Do you have someone in your life who was instrumental in helping you be who you are? I would love to know.

The Road Trip of the Mind

On my way home from Missoula, Montana, just prior to returning to Canada across the border, I made this brief entry into my journal:

Having logged almost 2000k  on my car and some amazing memories in the bank of my mind over the last five days, I made a rest stop and got to thinking about way stops and ‘weigh’ stops and from there about losing weight, which I almost always do when I am traveling. I pondered about what matters and what doesn’t and how a journey can often clear the way, open new vistas and put the past into a different perspective.  Last night I decided to read over an entry in my journal. One made two years ago when I, my husband and sons took a journey to Europe and Croatia, and how, at that time, my journal enabled me to ‘snark’ about what seemed just then a journey more of endurance than joy. I began to laugh from the gut at an event that at the time was certainly not funny. Now, I see the joy behind the snark.

How was it I couldn’t see it then? Now, after taking this journey, I can look at the quirks of that time and see how constructive that earlier trip was. I see how it forged the more decisive me of today. On that two-month journey, I lost nearly twenty pounds in weight, due to constant travel, lack of worry about what I was eating (Italian food, need I say more) and the intense bursts of exercise–running with luggage, walking through ancient places. Not all this weight loss was physical, though. Nor was it due only to eating right and walking lots. I believe the weight loss was also do to the property of the way. Not the ‘weigh’.

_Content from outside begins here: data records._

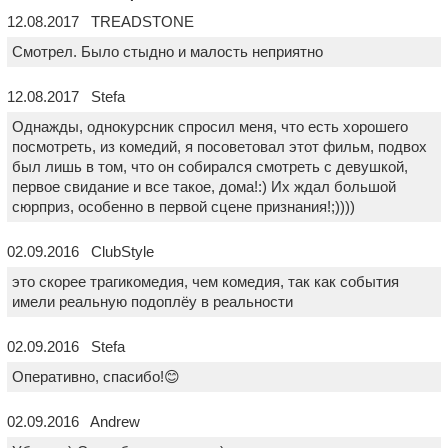
12.08.2017 TREADSTONE
Смотрел. Было стыдно и малость неприятно
12.08.2017 Stefa
Однажды, однокурсник спросил меня, что есть хорошего
посмотреть, из комедий, я посоветовал этот фильм, подвох
был лишь в том, что он собирался смотреть с девушкой,
первое свидание и все такое, дома!:) Их ждал большой
сюрприз, особенно в первой сцене признания!;))))
02.09.2016 ClubStyle
это скорее трагикомедия, чем комедия, так как события
имели реальную подоплёу в реальности
02.09.2016 Stefa
Оперативно, спасибо!😊
02.09.2016 Andrew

The travel itself had an effect on my being lighter.  I have also lost some weight on this trip. My body feels lighter and my spirit does too. Travel and spirit. They connect.  Even if during those travels one feels busted down, harassed and frustrated, it’s a different kind of process working through it than being at home.  Not that one can’t approach frustration from a distance. It’s just I usually don’t. In my home state I have the tendency to become overshadowed by frustration and I seem to lose sight of the way. And the way stops where I can look again, think again and take a new step forward.

Therefore, as I begin this last lap of my journey home and cross that border into Canada,  I resolve to think differently about the road trip of my mind. Even the everyday one. Is it possible to make each day in the same manner as I did when I was traveling? I don’t know, but I aim to find out.

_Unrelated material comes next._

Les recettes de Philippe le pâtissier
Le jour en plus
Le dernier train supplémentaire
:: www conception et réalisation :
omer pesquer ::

Go in the Direction of Yes

I have been sadly remiss in keeping up my blog.  No excuses or whining here. Writing the blog took a back seat to all the other experiences I have had in the past two years.  Exactly two years ago my husband, sons and I took a two-month trip of a lifetime to France, Italy, Croatia, Scotland, England and Wales. During this time I walked about twenty pounds off my body and filled my mind and my viscera with so many experiences, I came home dizzy and exhausted. Back home, I discovered my sister was ill with cancer. I spent the second half of 2011 watching her courageously meet her trouble and partially recover her health. She is an inspiration.

2012 was the year we purged our house, packed boxes, and moved to a new home. This took time on both ends as it took awhile to sell our old house and feel at home in the new one. 2012 was filled with saying goodbye to the city I had lived in since I was 18, many of the friends I have had for years, and the house where we’d raised our boys. Our sons were both out of the nest and it was time for us to stretch ourselves and follow our own inclinations.  I have traveled and kept a journal during this time. I have broken through opposition and done the impossible in so many ways. In short as one of my characters said once, I have chosen to go in the direction of yes. Now, I have returned to the manuscript that I set aside two years ago. During that time I have sold some short fiction but I have been daunted by beginning again. I know, however, that if I don’t go in the direction of yes with this manuscript and finish it at last, I will feel I have chickened out.  It is time to resurrect my blog as well. Not for any other reason than I need this outlet of creativity. It’s time to breathe again.

What outlets of creativity can you not do without and why?